[Bitcoin-development] The relationship between Proof-of-Publication and Anti-Replay Oracles

[Jorge Timón]

st

On Sun, Dec 21, 2014 at 6:52 AM, Peter Todd <pete at petertodd.org> wrote:
> On Sun, Dec 21, 2014 at 11:57:51AM +0800, Mark Friedenbach wrote:
>> I think you are trying to say something more specific / limited than that,
>> and I suggest you adjust your wording accordingly. Decentralized exchange
>> would be possible today with vanilla bitcoin using SIGHASH_SINGLE if only
>> the protocol supported multiple validated assets (which it could, but
>> doesn't). Rather straightforward further extensions to the protocol would
>> enable market participants to use a wider class of orders, as well as
>> enable the buyer rather than the seller to dictate order sizes via partial
>> redemption, as we demonstrate in our Freimarkets paper.
>
> Do you realise that all those Freimarket's uses are either based on
> proof-of-publication, or insecure due to sybil attacks?

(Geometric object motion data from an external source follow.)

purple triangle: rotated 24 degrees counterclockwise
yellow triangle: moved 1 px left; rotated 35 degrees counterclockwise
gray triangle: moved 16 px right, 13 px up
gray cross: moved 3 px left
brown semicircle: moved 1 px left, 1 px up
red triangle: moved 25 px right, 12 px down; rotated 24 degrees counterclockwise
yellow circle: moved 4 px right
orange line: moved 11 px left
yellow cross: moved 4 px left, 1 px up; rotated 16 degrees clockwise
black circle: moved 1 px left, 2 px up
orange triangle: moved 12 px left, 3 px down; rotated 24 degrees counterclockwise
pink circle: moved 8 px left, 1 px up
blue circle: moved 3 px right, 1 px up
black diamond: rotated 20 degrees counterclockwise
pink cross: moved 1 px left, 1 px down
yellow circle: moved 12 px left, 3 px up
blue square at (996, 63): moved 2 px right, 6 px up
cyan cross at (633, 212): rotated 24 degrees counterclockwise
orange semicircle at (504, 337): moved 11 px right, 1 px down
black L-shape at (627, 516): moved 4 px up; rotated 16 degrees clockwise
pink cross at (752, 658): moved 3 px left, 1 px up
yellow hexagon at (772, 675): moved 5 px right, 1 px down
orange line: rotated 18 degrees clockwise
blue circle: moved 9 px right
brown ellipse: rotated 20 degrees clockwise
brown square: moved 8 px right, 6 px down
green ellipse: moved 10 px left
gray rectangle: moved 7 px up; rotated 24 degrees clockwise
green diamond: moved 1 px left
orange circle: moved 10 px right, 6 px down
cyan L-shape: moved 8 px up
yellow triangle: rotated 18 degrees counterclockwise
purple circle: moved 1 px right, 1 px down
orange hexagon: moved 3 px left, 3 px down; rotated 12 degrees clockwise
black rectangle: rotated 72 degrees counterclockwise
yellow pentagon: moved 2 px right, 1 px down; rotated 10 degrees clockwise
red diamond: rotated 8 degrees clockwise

So let's go through an example to see in which ways
non-proof-of-publication orders are "insecure".

Alice the seller wants to sell 1 unit of A for 100 units of B.
Bob is willing to pay up to 200 Bs for 1 A.

Let's assume a proof of publication system first, in which the
execution price is the mean between bid and ask.
Alice publishes her order.
Bob could publish his order at price 200 Bs and the order would
execute at 150 Bs.
But after seeing Alice's order he knows he doesn't need to pay that
much, so he publishes and order buying for 100 Bs.

Alice gets 100 Bs (what she signed she wanted) and Bob pays less than
he was wiling to pay, he pays 100 Bs. Everybody happy.

Now let's assume native assets and sighash_single.

Alice publishes her order (out of band, using various channels).
Bob could publish his order at price 200 Bs and then a miner would
execute at 100 Bs for Alice, at 200 Bs for Bob and pocket 100 Bs as
mining fees.
But after seeing Alice's order he knows he doesn't need to pay that
much, so he publishes and order buying for 100 Bs.

Again, Alice gets 100 Bs (what she signed she wanted) and Bob pays pays 100 Bs.
The main difference is that Alice didn't had to pay a fee to publish
her binding order.

Now let's try to articulate your concerns.
Your concern is that Carol, isolates Bob preventing him from seeing
Alice's order.
Then maybe Bob publishes his own order at 200 Bs.
If Carol sees both orders while preventing the other participants from
seeing them, she can build a tx in which Alice sells at 100, Bob buys
at 200, and Carol pockets the difference.
But...any smart miner will replace Carol's address with his own when
processing the trade, so Carol cannot win this way.

Another thing Carol can do is to buy the A herself for 100 Bs, leaving
Bob without them.
If Alice cares about Bob getting the deal instead of Carol she can do
two things:
1) Establish a direct communication channel with Bob
2) Move to a proof of publication system and start paying fees for
publishing binding orders.

So again, what's the advantage that proof-of-publication provides TO
ALICE so that she will be so eager to pay the higher costs to get the
same deal?
If this example is not enough to be able to explain the advantage of
proof-of-publication markets feel free to write a more complex one.